The three countries will sign the deal for the 280-kilometer pipeline at Bulgaria’s Black Sea port of Burgas today, the Ministry for Regional Development and Public Works announced.
The cost of the privately funded project is estimated at between –700 million and –1 billion.
The pipeline will bring Russian oil from Bulgaria’s Black Sea port of Burgas to Alexandroupolis in northeastern Greece, bypassing the environmentally vulnerable Bosporus strait.

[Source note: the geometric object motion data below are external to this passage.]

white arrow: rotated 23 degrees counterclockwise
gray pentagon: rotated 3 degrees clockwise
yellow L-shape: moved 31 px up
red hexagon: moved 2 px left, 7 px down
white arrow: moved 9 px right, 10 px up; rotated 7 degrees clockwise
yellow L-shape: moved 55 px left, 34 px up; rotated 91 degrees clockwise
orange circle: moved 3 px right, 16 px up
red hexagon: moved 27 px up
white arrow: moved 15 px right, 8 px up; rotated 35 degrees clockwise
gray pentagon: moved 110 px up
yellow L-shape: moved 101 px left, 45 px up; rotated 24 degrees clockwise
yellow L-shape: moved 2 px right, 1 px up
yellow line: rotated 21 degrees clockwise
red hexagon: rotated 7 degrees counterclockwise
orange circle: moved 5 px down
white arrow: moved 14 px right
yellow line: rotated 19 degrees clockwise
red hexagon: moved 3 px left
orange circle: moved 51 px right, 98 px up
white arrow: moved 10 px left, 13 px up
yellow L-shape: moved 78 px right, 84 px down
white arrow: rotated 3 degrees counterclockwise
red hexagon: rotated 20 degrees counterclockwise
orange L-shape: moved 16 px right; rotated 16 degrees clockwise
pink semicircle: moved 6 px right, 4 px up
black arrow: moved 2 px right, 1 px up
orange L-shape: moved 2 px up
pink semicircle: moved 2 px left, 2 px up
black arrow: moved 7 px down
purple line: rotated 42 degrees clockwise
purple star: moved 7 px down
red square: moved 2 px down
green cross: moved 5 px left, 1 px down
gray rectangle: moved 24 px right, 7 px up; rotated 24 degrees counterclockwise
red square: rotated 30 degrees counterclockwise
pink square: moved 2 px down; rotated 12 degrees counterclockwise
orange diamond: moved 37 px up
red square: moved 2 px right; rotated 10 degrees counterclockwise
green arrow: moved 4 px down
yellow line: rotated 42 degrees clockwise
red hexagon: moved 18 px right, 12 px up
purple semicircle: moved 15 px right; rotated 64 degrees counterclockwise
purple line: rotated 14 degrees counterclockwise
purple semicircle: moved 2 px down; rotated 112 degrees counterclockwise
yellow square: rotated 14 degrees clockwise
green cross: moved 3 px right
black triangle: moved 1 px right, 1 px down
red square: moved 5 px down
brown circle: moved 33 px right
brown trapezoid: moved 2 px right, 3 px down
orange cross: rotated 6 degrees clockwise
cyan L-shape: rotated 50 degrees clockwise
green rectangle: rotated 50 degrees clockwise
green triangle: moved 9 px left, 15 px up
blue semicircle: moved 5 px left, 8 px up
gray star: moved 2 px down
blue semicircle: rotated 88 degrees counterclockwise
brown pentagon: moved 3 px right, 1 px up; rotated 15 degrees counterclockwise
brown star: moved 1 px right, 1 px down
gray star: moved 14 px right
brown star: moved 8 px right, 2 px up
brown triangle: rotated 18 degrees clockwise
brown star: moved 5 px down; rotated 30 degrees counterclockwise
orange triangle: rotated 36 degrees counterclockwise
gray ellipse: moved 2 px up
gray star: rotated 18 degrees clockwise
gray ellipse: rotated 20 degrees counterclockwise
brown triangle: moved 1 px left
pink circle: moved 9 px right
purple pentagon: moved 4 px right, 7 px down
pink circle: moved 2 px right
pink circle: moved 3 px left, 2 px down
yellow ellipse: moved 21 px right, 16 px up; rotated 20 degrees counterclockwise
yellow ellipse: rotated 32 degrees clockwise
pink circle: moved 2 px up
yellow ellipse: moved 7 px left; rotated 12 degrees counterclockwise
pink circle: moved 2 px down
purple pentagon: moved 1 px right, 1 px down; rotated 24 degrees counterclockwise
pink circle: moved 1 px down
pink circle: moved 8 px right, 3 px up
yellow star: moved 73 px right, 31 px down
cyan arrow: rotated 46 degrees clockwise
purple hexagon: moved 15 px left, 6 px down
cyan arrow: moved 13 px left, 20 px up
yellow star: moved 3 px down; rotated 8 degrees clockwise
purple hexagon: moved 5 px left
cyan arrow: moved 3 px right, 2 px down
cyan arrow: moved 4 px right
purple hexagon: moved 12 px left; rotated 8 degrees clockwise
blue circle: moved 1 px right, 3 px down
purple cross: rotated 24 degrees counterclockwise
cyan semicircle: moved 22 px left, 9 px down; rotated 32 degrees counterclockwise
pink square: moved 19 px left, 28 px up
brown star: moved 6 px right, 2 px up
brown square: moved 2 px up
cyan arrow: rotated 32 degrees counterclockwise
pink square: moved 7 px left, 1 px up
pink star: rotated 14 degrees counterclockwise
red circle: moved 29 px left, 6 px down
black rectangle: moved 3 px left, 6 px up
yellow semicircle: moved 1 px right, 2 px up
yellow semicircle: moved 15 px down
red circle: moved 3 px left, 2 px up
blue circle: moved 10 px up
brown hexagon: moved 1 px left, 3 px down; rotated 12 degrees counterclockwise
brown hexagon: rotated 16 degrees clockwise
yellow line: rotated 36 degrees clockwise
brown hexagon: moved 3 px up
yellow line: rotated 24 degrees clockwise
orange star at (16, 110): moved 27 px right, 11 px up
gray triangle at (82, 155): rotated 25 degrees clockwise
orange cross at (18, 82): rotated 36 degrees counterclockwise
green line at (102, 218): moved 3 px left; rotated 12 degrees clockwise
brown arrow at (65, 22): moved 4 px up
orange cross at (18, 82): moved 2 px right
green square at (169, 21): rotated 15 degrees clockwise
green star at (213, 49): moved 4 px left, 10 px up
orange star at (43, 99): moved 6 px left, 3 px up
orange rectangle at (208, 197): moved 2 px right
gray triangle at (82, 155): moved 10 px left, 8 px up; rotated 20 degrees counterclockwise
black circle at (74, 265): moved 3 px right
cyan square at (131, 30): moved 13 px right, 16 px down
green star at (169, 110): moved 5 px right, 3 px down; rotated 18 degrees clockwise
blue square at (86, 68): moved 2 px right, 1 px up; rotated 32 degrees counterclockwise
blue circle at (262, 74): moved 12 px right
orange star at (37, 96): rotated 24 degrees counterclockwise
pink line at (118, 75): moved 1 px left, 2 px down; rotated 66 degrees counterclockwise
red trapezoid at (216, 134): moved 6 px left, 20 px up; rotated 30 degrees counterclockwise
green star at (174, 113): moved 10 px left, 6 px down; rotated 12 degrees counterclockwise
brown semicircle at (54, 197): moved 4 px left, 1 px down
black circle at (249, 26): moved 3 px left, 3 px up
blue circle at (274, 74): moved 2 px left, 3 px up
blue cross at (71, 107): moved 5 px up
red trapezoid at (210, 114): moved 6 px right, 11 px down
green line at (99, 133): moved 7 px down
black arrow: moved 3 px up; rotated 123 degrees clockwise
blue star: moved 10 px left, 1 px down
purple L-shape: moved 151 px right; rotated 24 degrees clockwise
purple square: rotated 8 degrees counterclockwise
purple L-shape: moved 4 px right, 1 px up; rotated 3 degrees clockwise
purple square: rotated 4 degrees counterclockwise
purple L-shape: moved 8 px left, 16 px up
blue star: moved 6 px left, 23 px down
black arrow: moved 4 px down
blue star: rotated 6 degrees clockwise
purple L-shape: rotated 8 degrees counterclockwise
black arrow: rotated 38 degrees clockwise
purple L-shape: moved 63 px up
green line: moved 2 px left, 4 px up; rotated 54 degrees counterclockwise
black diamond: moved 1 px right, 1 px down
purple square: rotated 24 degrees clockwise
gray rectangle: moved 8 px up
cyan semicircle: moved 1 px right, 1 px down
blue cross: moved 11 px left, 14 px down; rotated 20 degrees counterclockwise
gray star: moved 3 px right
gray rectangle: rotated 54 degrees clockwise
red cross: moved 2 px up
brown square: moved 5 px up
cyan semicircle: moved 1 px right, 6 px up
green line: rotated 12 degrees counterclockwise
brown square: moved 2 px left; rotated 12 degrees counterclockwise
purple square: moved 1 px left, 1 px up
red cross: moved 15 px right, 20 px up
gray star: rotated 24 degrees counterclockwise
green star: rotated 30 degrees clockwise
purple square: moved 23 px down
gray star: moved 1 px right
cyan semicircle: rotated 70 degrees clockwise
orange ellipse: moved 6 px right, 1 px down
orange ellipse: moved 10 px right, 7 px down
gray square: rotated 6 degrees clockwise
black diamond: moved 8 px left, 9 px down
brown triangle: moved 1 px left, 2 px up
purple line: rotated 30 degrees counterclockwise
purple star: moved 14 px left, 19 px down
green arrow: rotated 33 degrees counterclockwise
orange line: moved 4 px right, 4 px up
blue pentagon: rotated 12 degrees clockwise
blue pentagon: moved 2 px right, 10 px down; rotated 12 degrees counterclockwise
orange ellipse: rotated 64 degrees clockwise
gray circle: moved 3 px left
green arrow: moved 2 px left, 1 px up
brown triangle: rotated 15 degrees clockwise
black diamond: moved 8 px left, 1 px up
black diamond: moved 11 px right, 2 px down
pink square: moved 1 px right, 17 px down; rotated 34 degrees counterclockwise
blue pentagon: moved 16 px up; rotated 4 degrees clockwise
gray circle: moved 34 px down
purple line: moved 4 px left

Russia is expected to have a 51 percent share in the deal, with Bulgaria and Greece splitting the remaining 49 percent.
In discussion since the early 1990s, the venture received new interest due to high oil prices.
Last September, Russian President Vladimir Putin, Greek Prime Minister Costas Karamanlis and Bulgarian President Georgi Parvanov met in Athens to pledge political support for the project.
Putin last week again urged faster progress.
The Burgas-Alexandroupolis pipeline, tentatively scheduled for completion by 2010, would initially carry 700,000 barrels of oil a day through a 36-inch (90-centimeter) pipeline, with capacity set to eventually rise to more than 1 million barrels a day.
Russia’s Gazprom-Neft and Rosneft are to participate in the venture, along with Russian-British venture TNK-BP, Bulgargaz and Terminal Universal Burgas from Bulgaria, and Greek companies Promitheas Gas, Hellenic Petroleum and Petrola.
It remained unclear whether today’s agreement would resolve a dispute between Sofia and Moscow over ownership of the Burgas oil terminal.
Opposition lawmakers in Bulgaria argue the deal should be scrapped if Russian companies are granted control.
“A clause making Russia the majority owner of the universal terminal of the oil pipeline would mean Bulgaria partly loses its national sovereignty to a country outside the EU and NATO,” Ivan Kostov, a former prime minister and leader of the opposition Democrats for Strong Bulgaria, said yesterday.
The Burgas-Alexandroupolis route could compete with another planned pipeline venture.
Last week, the Former Yugoslav Republic of Macedonia (FYROM), Albania and Bulgaria agreed to build an east-west pipeline from Burgas to the Albanian port of Vlore. The 895-kilometer pipeline is also due to be completed in 2010, costing an estimated $1.2 billion (EUR927 million).